De même la justice vient d’en haut, elle permet aux hommes d’être des justes, de s’ajuster à la miséricorde divine. Isaïe a écrit : « cieux répandez votre justice, que des nuées, vienne le Salut » (Is 45,8).

Ainsi se poursuit le dialogue entre Dieu et l’homme, quand celui-ci sait se mettre à l’écoute de Dieu et accueille dans son cœur l’invitation à aimer.

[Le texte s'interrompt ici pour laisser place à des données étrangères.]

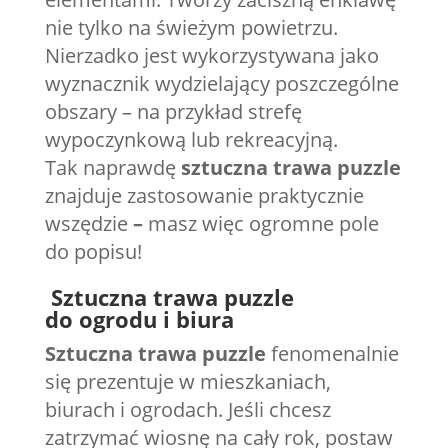
nie tylko na świeżym powietrzu.
Nierzadko jest wykorzystywana jako
wyznacznik wydzielający poszczególne
obszary – na przykład strefę
wypoczynkową lub rekreacyjną.
Tak naprawdę
sztuczna trawa puzzle
znajduje zastosowanie praktycznie
wszędzie
–
masz więc ogromne pole
do popisu!
Sztuczna trawa puzzle
do ogrodu i biura
Sztuczna trawa puzzle
fenomenalnie
się prezentuje w mieszkaniach,
biurach i ogrodach. Jeśli chcesz
zatrzymać wiosnę na cały rok, postaw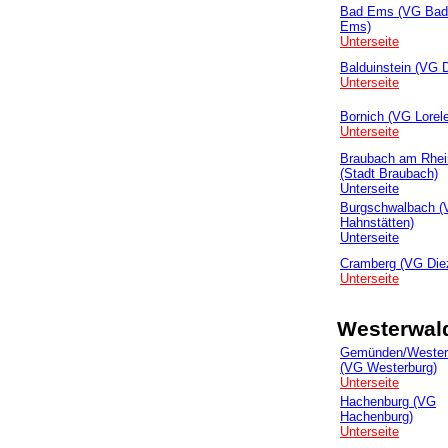
Bad Ems (VG Bad
Ems)
Unterseite
Balduinstein (VG D
Unterseite
Bornich (VG Lorel
Unterseite
Braubach am Rhei
(Stadt Braubach)
Unterseite
Burgschwalbach 
Hahnstätten)
Unterseite
Cramberg (VG Die
Unterseite
Westerwal
Gemünden/Wester
(VG Westerburg)
Unterseite
Hachenburg (VG
Hachenburg)
Unterseite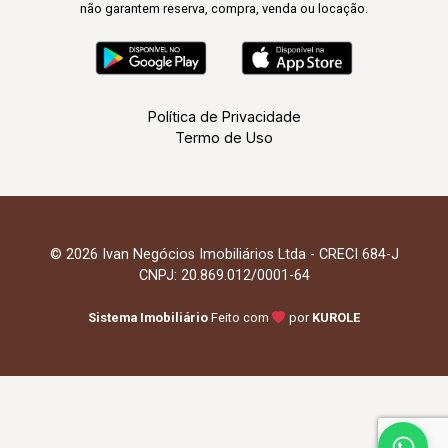
não garantem reserva, compra, venda ou locação.
Política de Privacidade
Termo de Uso
© 2026 Ivan Negócios Imobiliários Ltda - CRECI 684-J
CNPJ: 20.869.012/0001-64
Sistema Imobiliário
Feito com
por
KUROLE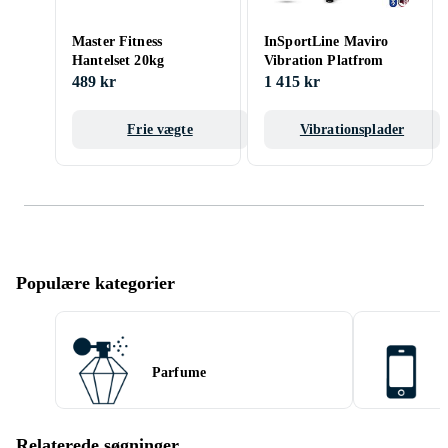
Master Fitness
InSportLine Maviro
Hantelset 20kg
Vibration Platfrom
489 kr
1 415 kr
Frie vægte
Vibrationsplader
Populære kategorier
Parfume
Relaterede søgninger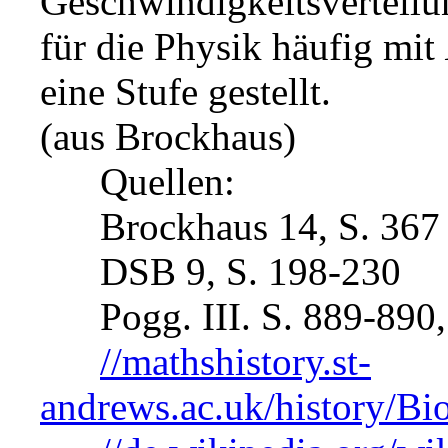
Geschwindigkeitsverteilu
für die Physik häufig mit
eine Stufe gestellt.
(aus Brockhaus)
Quellen:
Brockhaus 14, S. 367
DSB 9, S. 198-230
Pogg. III. S. 889-890, 
//mathshistory.st-
andrews.ac.uk/history/Bi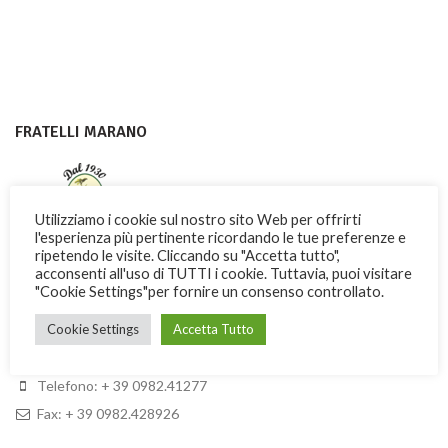
FRATELLI MARANO
Utilizziamo i cookie sul nostro sito Web per offrirti
l'esperienza più pertinente ricordando le tue preferenze e
ripetendo le visite. Cliccando su "Accetta tutto",
acconsenti all'uso di TUTTI i cookie. Tuttavia, puoi visitare
"Cookie Settings"per fornire un consenso controllato.
Con dedizione e passione i Fratelli Marano fanno conoscere nel
mondo una dolce ricchezza di Calabria
Cookie Settings
Accetta Tutto
Via Garibaldi, 3 -13 – 87032 Amantea (CS) ITALY
Telefono: + 39 0982.41277
Fax: + 39 0982.428926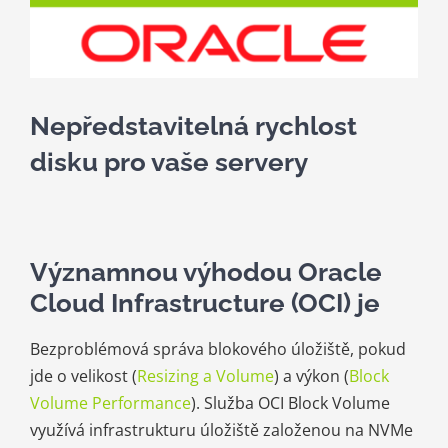
Kariéra
Kontakt
Nepředstavitelná rychlost
disku pro vaše servery
Významnou výhodou Oracle
Cloud Infrastructure (OCI) je
Bezproblémová správa blokového úložiště, pokud
jde o velikost (
Resizing a Volume
) a výkon (
Block
Volume Performance
). Služba OCI Block Volume
využívá infrastrukturu úložiště založenou na NVMe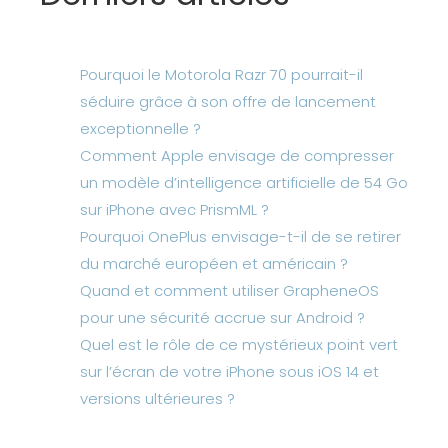
Pourquoi le Motorola Razr 70 pourrait-il
séduire grâce à son offre de lancement
exceptionnelle ?
Comment Apple envisage de compresser
un modèle d’intelligence artificielle de 54 Go
sur iPhone avec PrismML ?
Pourquoi OnePlus envisage-t-il de se retirer
du marché européen et américain ?
Quand et comment utiliser GrapheneOS
pour une sécurité accrue sur Android ?
Quel est le rôle de ce mystérieux point vert
sur l’écran de votre iPhone sous iOS 14 et
versions ultérieures ?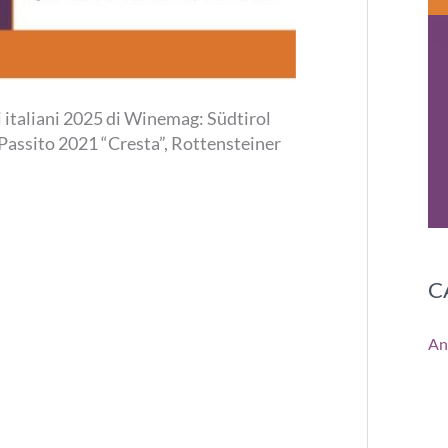
 italiani 2025 di Winemag: Südtirol
assito 2021 “Cresta”, Rottensteiner
C
An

Ce message est simple, beau, mais on ne peut oublier que le cœur de l’homme s’est endurci. Dieu reproche d’ailleurs sans cesse à son peuple d’être un peuple à la nuque raide. Il veut n’écouter que lui-même. La vie de Dieu ne peut plus circuler, la parole ne peut plus descendre jusqu’au cœur et revenir par la bouche en louange et en action de grâce.
Ce qui mine le cœur de l’homme, c’est le dessèchement du cœur, le repli sur lui-même, le refus d’entendre la parole qui donne vie. Or Dieu ne cesse de vouloir irriguer nos cœurs, transformer nos vies, faire des fleuves d’eau vive dans nos déserts intérieurs.

Être chrétien aujourd’hui, c’est d’abord se mettre à l’écoute de Dieu, pour ensuite témoigner de cette parole qui nous habite et nous libère, c’est être des artisans de paix et de réconciliation, grandir dans une relation de confiance et de liberté sans cesse à recréer.